The Good Fight, by Manuel L. Quezon


AFTER THE general elections for the Legislature which preceded the election of the members of the constitutional convention, the breach in the rank and file of the Nationalist Party caused by the political feud between Osmeña and Roxas and their followers on one side, and my followers and me on the other, was entirely healed. In the general elections, my side won an overwhelming majority, and after our victory we invited our former comrades to join hands with us again so as jointly to give the best there was in the Filipino nation for the writing of their Constitution, and thereafter for the discharge of the grave responsibilities that the Government of the Commonwealth was to impose upon us. Thus when the elections for the officials of the Commonwealth were held, the Nationalist Party again reunited had as its standard bearers myself for President and Sergio Osmeña for Vice-President. Out in the field to oppose me were my former chief, General Emilio Aguinaldo, and also Bishop Gregorio Aglipay of the Philippine Independent Church. After a campaign during which I made only a couple of speeches over the radio, the Quezon-Osmeña ticket came out victorious with overwhelming majorities.

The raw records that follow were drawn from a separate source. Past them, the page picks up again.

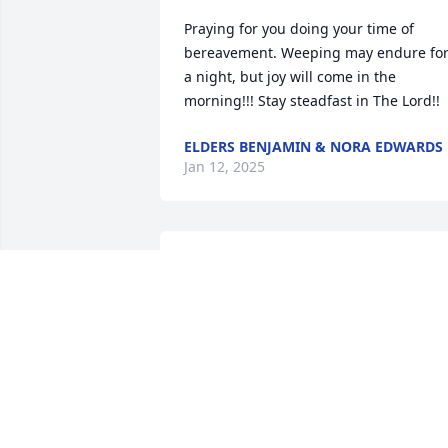
Praying for you doing your time of 
bereavement. Weeping may endure for
a night, but joy will come in the 
morning!!! Stay steadfast in The Lord!!
ELDERS BENJAMIN & NORA EDWARDS
Jan 12, 2025
WILLETTE HEYWARD
Jan 10, 2025
Rest in paradise my friend until we 
meet again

As soon as the results of the elections were officially known, I cabled General MacArthur, who was still the Chief of Staff of the United States Army, to come to the Philippines as soon as possible in accordance with our understanding. General MacArthur came accompanied by a staff selected by him, arriving at Manila some time before the inauguration of the Commonwealth. He at once reported to me and submitted his whole plan for the national defense of the Philippines. He had already prepared a draft of the message that I was to submit to the new one-chamber Philippine Legislature as provided in the Constitution — the National Assembly — as well as the draft of a bill which would translate into legislative provisions his plan for our national defense. I asked him to leave his papers in my possession so that I might carefully study them. This I proceeded to do immediately, and after making certain amendments to the suggested message as well as to the proposed bill, I returned the papers to General MacArthur so that they might be written out in final form.

I invited the members-elect of the National Assembly to come to Manila some time before the day of the inauguration of the new government. I held several conferences with them during which I explained General MacArthur’s plan, and after prolonged discussions, we finally agreed to approve the National Defense Act as the No. 1 Law of the Philippine Commonwealth.

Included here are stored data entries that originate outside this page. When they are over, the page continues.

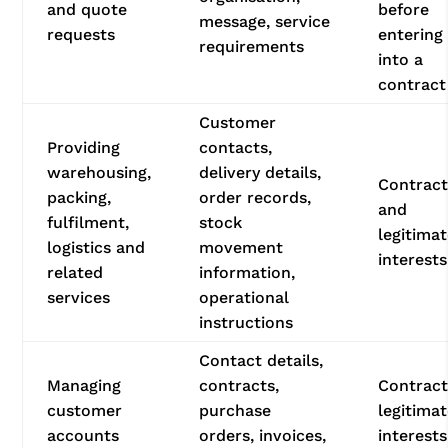
and quote
before
message, service
requests
entering
requirements
into a
contract
Customer
Providing
contacts,
warehousing,
delivery details,
Contrac
packing,
order records,
and
fulfilment,
stock
legitima
logistics and
movement
interests
related
information,
services
operational
instructions
Contact details,
Managing
contracts,
Contract
customer
purchase
legitima
accounts
orders, invoices,
interests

President Roosevelt sent his Secretary of War, the Honorable George H. Dern, to represent him at the inauguration of the Government of the Commonwealth. A distinguished delegation of both the Senate and the House of Representatives, each headed by their respective presiding officers, Vice-President Garner and Speaker Byrns — also came to the Philippines to add solemnity to the greatest historic event in the life of the Filipino people from time immemorial.

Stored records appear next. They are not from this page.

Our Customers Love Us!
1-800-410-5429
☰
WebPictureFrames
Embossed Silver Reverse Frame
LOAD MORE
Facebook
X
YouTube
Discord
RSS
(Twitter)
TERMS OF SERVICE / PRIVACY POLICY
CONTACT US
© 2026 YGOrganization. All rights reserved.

On a beautiful morning, November 15, 1935, I left my house in Pasay by the shores of the Bay of Manila and rode with military escorts through streets decorated with American and Filipino flags, under artistic and symbolic arches, to the legislative building where the inaugural ceremonies were to take place. Hundreds of thousands of people had come to Manila from far and wide to witness the elevation to the highest office in the land of the first Filipino who would occupy the seat of power, for centuries past occupied by Spaniards and by Americans. On a grandstand built for the occasion were the highest officials of the Government of the United States, save only the President himself, and all the high dignitaries of the Government of the Philippines including the Chief Justice and members of the Supreme Court, the Secretaries of Departments, and the newly elected members of the National Assembly. There were also present my Military Adviser, General MacArthur, the Commanding General of the Philippine Department with his staff, and the Commander of the Cavite Naval Station accompanied by other ranking officials of the United States Navy. The last to enter the grandstand were Secretary Dern as representative of the President of the United States, Governor-General Murphy, and I. Secretary Dern read a message from President Roosevelt to the Filipino people and the president proclamation declaring officially the establishment of the Government of the Commonwealth. Governor-General Murphy read his farewell address as Governor- General, after which I took the oath of office before Chief Justice Ramon Avanceña of the Supreme Court of the Philippines and then delivered my inaugural address.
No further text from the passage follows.